Mais ils nous rappellent également que, depuis une quinzaine d’années, les gouvernements successifs ont pris tous les moyens pour s’empêcher d’être capables de maintenir la qualité de ces services, notamment en diminuant leurs revenus avec des baisses d’impôt des particuliers et des entreprises.
Quand, finalement, le gouvernement s’est résigné à augmenter ses revenus, il l’a fait en augmentant les tarifs.
Le gouvernement Charest a augmenté les tarifs d’électricité, imposé la taxe santé et haussé les droits de scolarité. Le Parti Québécois a reconduit ces augmentations, mais de façon plus modérée.
Avec comme résultat aujourd’hui que les inégalités sociales entre le club sélect du 1 % des mieux nantis et les travailleurs ne cessent de s’accroître.
Poser la question de l’offre des services publics
La CSQ réclame, depuis un certain temps, la tenue d’un sommet sur les finances publiques et j’appuie cette demande.
Mais, je suis d’avis qu’un tel sommet ne devrait pas se limiter au financement des services publics. Il faut poser la question de l’offre des services publics.
La question centrale devrait être : « Quels sont les services que les citoyens d’une société moderne sont en droit de s’attendre? Et, surtout, comment rendre ces services accessibles?
Par exemple : « L’accès aux services de santé est-il établi en fonction de mes besoins ou de ma capacité de payer et du type d’assurance privée auquel mon portefeuille et mon état de santé me permettent de souscrire? »
Même chose pour l’éducation. Quels sont les critères d’accès aux maisons d’enseignement? Ma capacité de payer, le lieu où j’habite, mon appartenance à une certaine élite ou mes aspirations comme individu?
Quel sort réservons-nous aux personnes dans l’incapacité de travailler, de façon temporaire ou permanente, à cause d’une maladie, d’un accident ou d’un handicap? Comment voulons-nous traiter les travailleurs qui perdent leur emploi?
Un sommet sur le “comment”
Les services de santé, l’éducation, le filet social, en cas d’incapacité de travailler ou de perte d’emploi, ne devraient pas se poser comme des choix.

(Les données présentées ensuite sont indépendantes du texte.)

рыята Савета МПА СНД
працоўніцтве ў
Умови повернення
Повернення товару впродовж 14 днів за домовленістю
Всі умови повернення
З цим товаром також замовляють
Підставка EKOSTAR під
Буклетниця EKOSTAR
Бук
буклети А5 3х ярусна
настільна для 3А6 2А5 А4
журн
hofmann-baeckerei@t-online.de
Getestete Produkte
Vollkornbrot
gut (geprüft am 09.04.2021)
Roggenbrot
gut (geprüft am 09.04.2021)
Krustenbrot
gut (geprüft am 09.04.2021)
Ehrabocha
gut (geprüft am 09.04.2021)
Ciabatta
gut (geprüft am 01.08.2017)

Ce sont des besoins auxquels une société moderne se doit de répondre.
Il en va de même pour nos infrastructures, les routes, les ponts, etc.

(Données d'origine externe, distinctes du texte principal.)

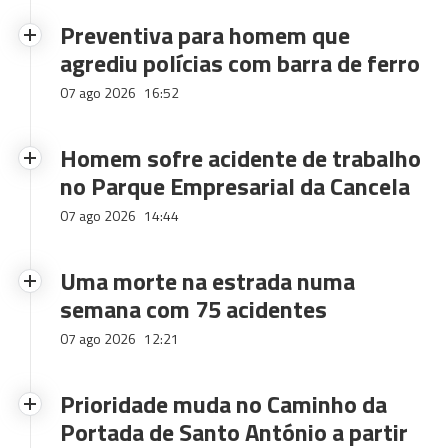
Preventiva para homem que
agrediu polícias com barra de ferro
07 ago 2026
16:52
Homem sofre acidente de trabalho
no Parque Empresarial da Cancela
07 ago 2026
14:44
Uma morte na estrada numa
semana com 75 acidentes
07 ago 2026
12:21
Prioridade muda no Caminho da
Portada de Santo António a partir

J’irais même jusqu’à dire que l’intervention de l’État dans l’économie pour régulariser le capitalisme sauvage, l’élection de dirigeants ayant une vision d’un développement économique à long terme, respectueux de l’environnement, axé sur le bien-être des travailleurs et de leurs familles, ne devrait pas non plus être considérée comme des choix de société.

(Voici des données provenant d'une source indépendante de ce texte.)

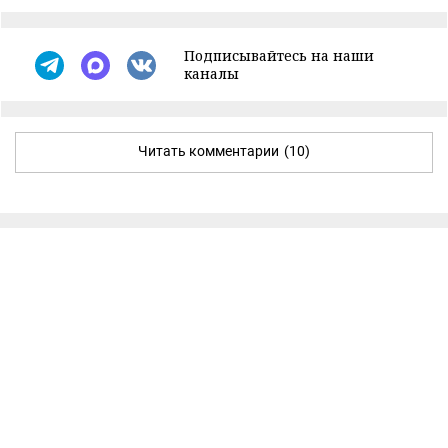
Подписывайтесь на наши
каналы
Читать комментарии
(10)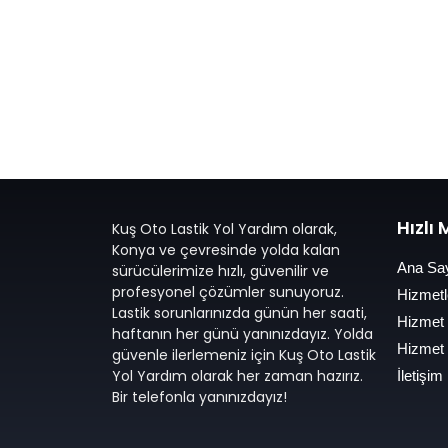
Hızlı
Kuş Oto Lastik Yol Yardım olarak,
Konya ve çevresinde yolda kalan
Ana Sa
sürücülerimize hızlı, güvenilir ve
profesyonel çözümler sunuyoruz.
Hizmetl
Lastik sorunlarınızda günün her saati,
Hizmet
haftanın her günü yanınızdayız. Yolda
Hizmet
güvenle ilerlemeniz için Kuş Oto Lastik
Yol Yardım olarak her zaman hazırız.
İletişim
Bir telefonla yanınızdayız!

Ce filet social, ces travaux publics, ces dirigeants dotés d’une vision à long terme devraient être classés parmi les “services essentiels” d’une société moderne.
Pas de débat sur leur nécessité et pas de “liberté de choix” sur leur pertinence ou pas. Les choix doivent porter uniquement sur le “comment”. Comment voulons-nous, comme société, répondre à ces besoins? Individuellement ou collectivement? Chacun, en fonction de sa capacité de payer ou par la mise en commun de nos ressources?
À mon avis, poser la question, c’est y répondre. Un sommet sur les finances publiques? Oui, à condition de ne pas perdre de vue que la santé, l’éducation, le filet social, nos infrastructures, un État visionnaire pour notre bien-être, ne sont pas des choix, mais des besoins essentiels.